◆ **PROBLEM STATEMENT**:
Return only the lines from the top of the data down to the one that holds "3 (Södermalm)", both included, without any pictures.

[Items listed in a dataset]
---

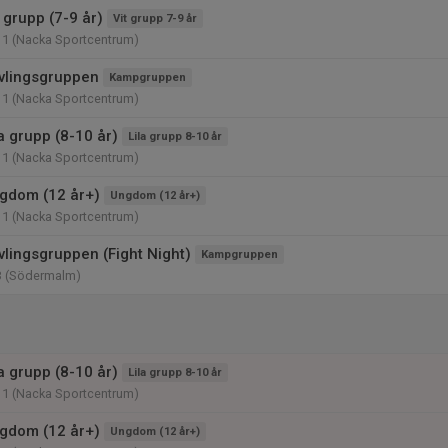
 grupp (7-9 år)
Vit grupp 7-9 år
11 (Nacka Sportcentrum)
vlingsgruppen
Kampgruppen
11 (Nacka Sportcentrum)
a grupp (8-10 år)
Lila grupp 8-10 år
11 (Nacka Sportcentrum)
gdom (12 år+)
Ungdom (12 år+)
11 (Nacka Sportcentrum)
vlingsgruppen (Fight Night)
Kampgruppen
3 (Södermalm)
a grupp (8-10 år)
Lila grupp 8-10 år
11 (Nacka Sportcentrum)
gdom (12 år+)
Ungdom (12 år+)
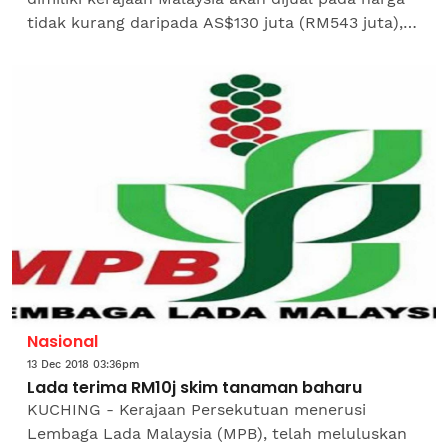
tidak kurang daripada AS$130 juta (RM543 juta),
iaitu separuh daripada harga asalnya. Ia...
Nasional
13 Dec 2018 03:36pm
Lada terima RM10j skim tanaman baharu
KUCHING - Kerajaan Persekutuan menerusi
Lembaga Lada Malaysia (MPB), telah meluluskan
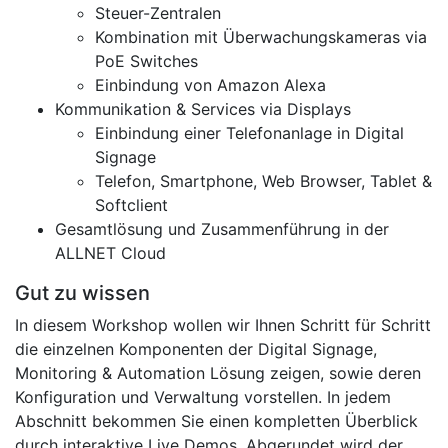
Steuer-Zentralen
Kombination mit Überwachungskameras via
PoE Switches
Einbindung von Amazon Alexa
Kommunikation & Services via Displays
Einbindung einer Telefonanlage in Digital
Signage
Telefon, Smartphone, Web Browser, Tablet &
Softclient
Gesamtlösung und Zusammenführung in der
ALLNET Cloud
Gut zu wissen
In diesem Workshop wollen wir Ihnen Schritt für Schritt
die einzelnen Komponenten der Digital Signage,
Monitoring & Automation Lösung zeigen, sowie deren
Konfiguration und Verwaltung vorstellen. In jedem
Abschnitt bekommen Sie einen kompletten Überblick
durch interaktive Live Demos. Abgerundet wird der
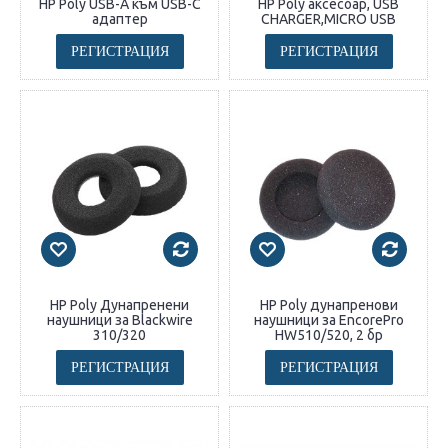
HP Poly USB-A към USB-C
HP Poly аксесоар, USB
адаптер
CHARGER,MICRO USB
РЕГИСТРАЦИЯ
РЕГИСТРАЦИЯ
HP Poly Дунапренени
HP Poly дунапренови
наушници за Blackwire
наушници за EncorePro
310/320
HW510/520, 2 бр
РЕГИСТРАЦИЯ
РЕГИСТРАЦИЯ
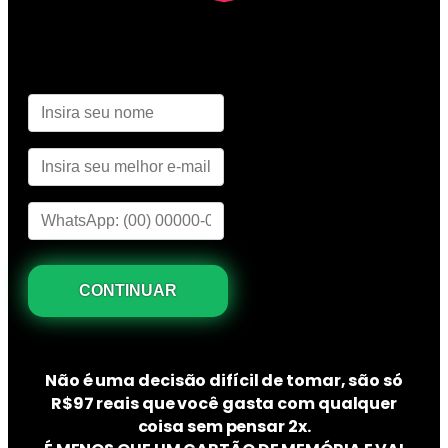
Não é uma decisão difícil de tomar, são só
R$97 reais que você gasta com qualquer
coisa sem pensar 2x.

---

◆ **ANSWER TO THIS PROBLEM**:
 grupp (7-9 år)
Vit grupp 7-9 år
11 (Nacka Sportcentrum)
vlingsgruppen
Kampgruppen
11 (Nacka Sportcentrum)
a grupp (8-10 år)
Lila grupp 8-10 år
11 (Nacka Sportcentrum)
gdom (12 år+)
Ungdom (12 år+)
11 (Nacka Sportcentrum)
vlingsgruppen (Fight Night)
Kampgruppen
3 (Södermalm)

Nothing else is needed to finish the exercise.